[Source data]:
Start of Block
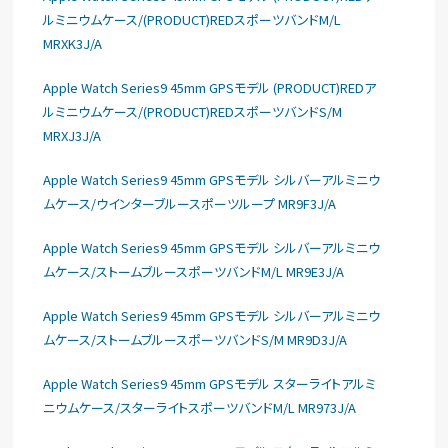
ルミニウムケース/(PRODUCT)REDスポーツバンドM/L
MRXK3J/A
Apple Watch Series9 45mm GPSモデル (PRODUCT)REDア
ルミニウムケース/(PRODUCT)REDスポーツバンドS/M
MRXJ3J/A
Apple Watch Series9 45mm GPSモデル シルバーアルミニウ
ムケース/ウインターブルースポーツループ MR9F3J/A
Apple Watch Series9 45mm GPSモデル シルバーアルミニウ
ムケース/ストームブルースポーツバンドM/L MR9E3J/A
Apple Watch Series9 45mm GPSモデル シルバーアルミニウ
ムケース/ストームブルースポーツバンドS/M MR9D3J/A
Apple Watch Series9 45mm GPSモデル スターライトアルミ
ニウムケース/スターライトスポーツバンドM/L MR973J/A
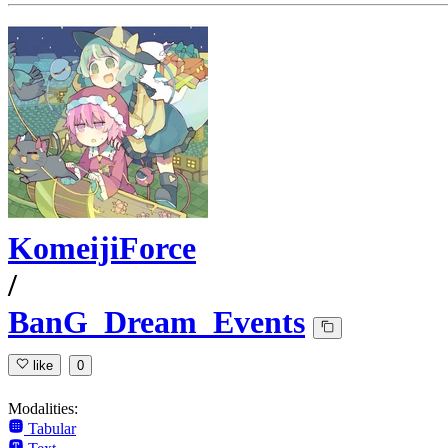
KomeijiForce
/
BanG_Dream_Events
like
0
Modalities:
Tabular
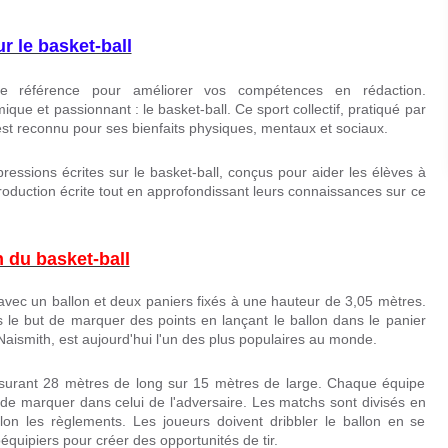
r le basket-ball
re référence pour améliorer vos compétences en rédaction.
que et passionnant : le basket-ball. Ce sport collectif, pratiqué par
est reconnu pour ses bienfaits physiques, mentaux et sociaux.
ressions écrites sur le basket-ball, conçus pour aider les élèves à
production écrite tout en approfondissant leurs connaissances sur ce
n du basket-ball
e avec un ballon et deux paniers fixés à une hauteur de 3,05 mètres.
 le but de marquer des points en lançant le ballon dans le panier
aismith, est aujourd'hui l'un des plus populaires au monde.
mesurant 28 mètres de long sur 15 mètres de large. Chaque équipe
de marquer dans celui de l'adversaire. Les matchs sont divisés en
on les règlements. Les joueurs doivent dribbler le ballon en se
équipiers pour créer des opportunités de tir.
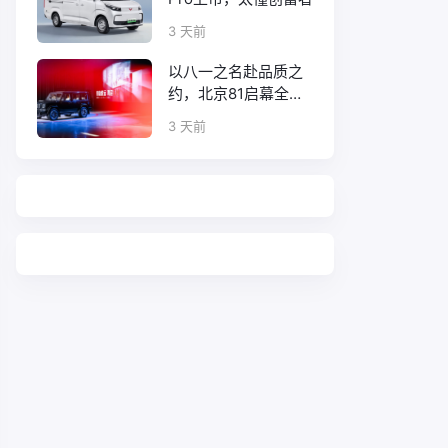
3 天前
以八一之名赴品质之
约，北京81启幕全新
口碑征程
3 天前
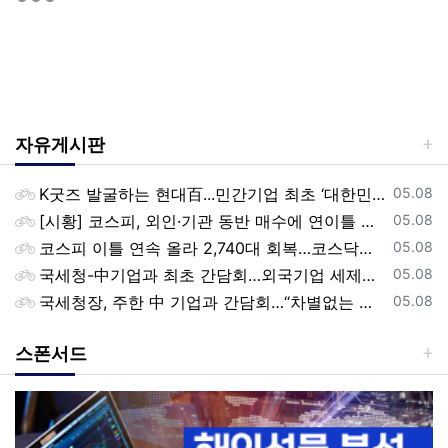
자유게시판
등록일
K굿즈 발굴하는 현대百...민간기업 최초 ‘대한민국 관광공모전’ 후원
05.08
등록일
[시황] 코스피, 외인·기관 동반 매수에 연이틀 상승…2745.05 마감
05.08
등록일
코스피 이틀 연속 올라 2,740대 회복…코스닥은 강보합(종합)
05.08
등록일
국세청-中기업과 최초 간담회…외국기업 세제혜택 등 논의
05.08
등록일
국세청장, 주한 中 기업과 간담회…“차별없는 공정과세 약속”
05.08
스폰서드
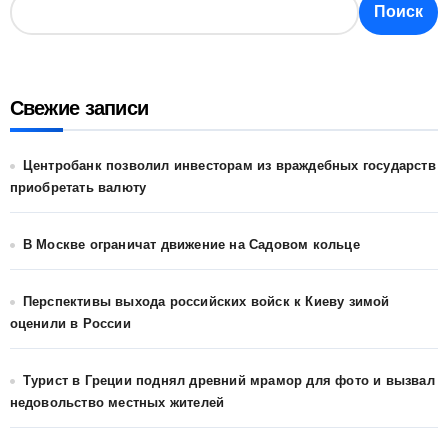
Поиск
Свежие записи
Центробанк позволил инвесторам из враждебных государств
приобретать валюту
В Москве ограничат движение на Садовом кольце
Перспективы выхода российских войск к Киеву зимой
оценили в России
Турист в Греции поднял древний мрамор для фото и вызвал
недовольство местных жителей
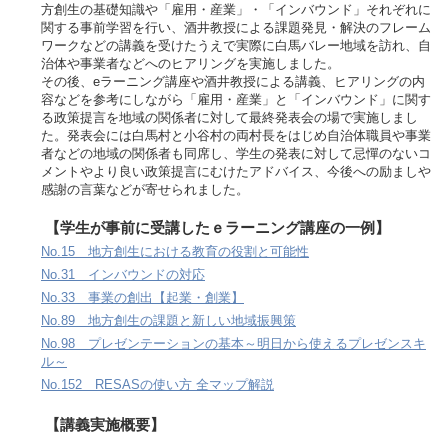
方創生の基礎知識や「雇用・産業」・「インバウンド」それぞれに
関する事前学習を行い、酒井教授による課題発見・解決のフレーム
ワークなどの講義を受けたうえで実際に白馬バレー地域を訪れ、自
治体や事業者などへのヒアリングを実施しました。
その後、eラーニング講座や酒井教授による講義、ヒアリングの内
容などを参考にしながら「雇用・産業」と「インバウンド」に関す
る政策提言を地域の関係者に対して最終発表会の場で実施しまし
た。発表会には白馬村と小谷村の両村長をはじめ自治体職員や事業
者などの地域の関係者も同席し、学生の発表に対して忌憚のないコ
メントやより良い政策提言にむけたアドバイス、今後への励ましや
感謝の言葉などが寄せられました。
【学生が事前に受講したｅラーニング講座の一例】
No.15 地方創生における教育の役割と可能性
No.31 インバウンドの対応
No.33 事業の創出【起業・創業】
No.89 地方創生の課題と新しい地域振興策
No.98 プレゼンテーションの基本～明日から使えるプレゼンスキ
ル～
No.152 RESASの使い方 全マップ解説
【講義実施概要】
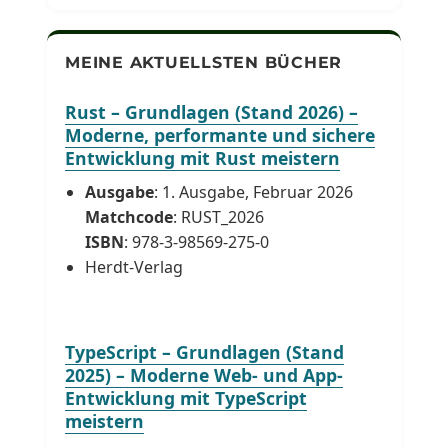
MEINE AKTUELLSTEN BÜCHER
Rust – Grundlagen (Stand 2026) –
Moderne, performante und sichere
Entwicklung mit Rust meistern
Ausgabe
: 1. Ausgabe, Februar 2026
Matchcode
: RUST_2026
ISBN
: 978-3-98569-275-0
Herdt-Verlag
TypeScript – Grundlagen (Stand
2025) – Moderne Web- und App-
Entwicklung mit TypeScript
meistern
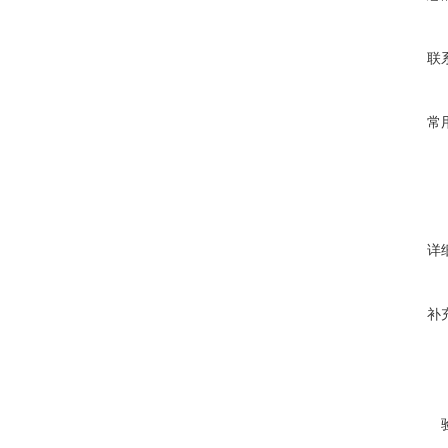
联
常
详
补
End of Block
[Work request]: Only the lines from the one containing "Перспективы выхода российских" through the last line of the entries should be transcribed, exactly and with no pictures.

[Output of the task]:
Перспективы выхода российских войск к Киеву зимой
оценили в России
Турист в Греции поднял древний мрамор для фото и вызвал
недовольство местных жителей
方創生の基礎知識や「雇用・産業」・「インバウンド」それぞれに
関する事前学習を行い、酒井教授による課題発見・解決のフレーム
ワークなどの講義を受けたうえで実際に白馬バレー地域を訪れ、自
治体や事業者などへのヒアリングを実施しました。
その後、eラーニング講座や酒井教授による講義、ヒアリングの内
容などを参考にしながら「雇用・産業」と「インバウンド」に関す
る政策提言を地域の関係者に対して最終発表会の場で実施しまし
た。発表会には白馬村と小谷村の両村長をはじめ自治体職員や事業
者などの地域の関係者も同席し、学生の発表に対して忌憚のないコ
メントやより良い政策提言にむけたアドバイス、今後への励ましや
感謝の言葉などが寄せられました。
【学生が事前に受講したｅラーニング講座の一例】
No.15 地方創生における教育の役割と可能性
No.31 インバウンドの対応
No.33 事業の創出【起業・創業】
No.89 地方創生の課題と新しい地域振興策
No.98 プレゼンテーションの基本～明日から使えるプレゼンスキ
ル～
No.152 RESASの使い方 全マップ解説
【講義実施概要】
MEINE AKTUELLSTEN BÜCHER
Rust – Grundlagen (Stand 2026) –
Moderne, performante und sichere
Entwicklung mit Rust meistern
Ausgabe
: 1. Ausgabe, Februar 2026
Matchcode
: RUST_2026
ISBN
: 978-3-98569-275-0
Herdt-Verlag
TypeScript – Grundlagen (Stand
2025) – Moderne Web- und App-
Entwicklung mit TypeScript
meistern
联
常
详
补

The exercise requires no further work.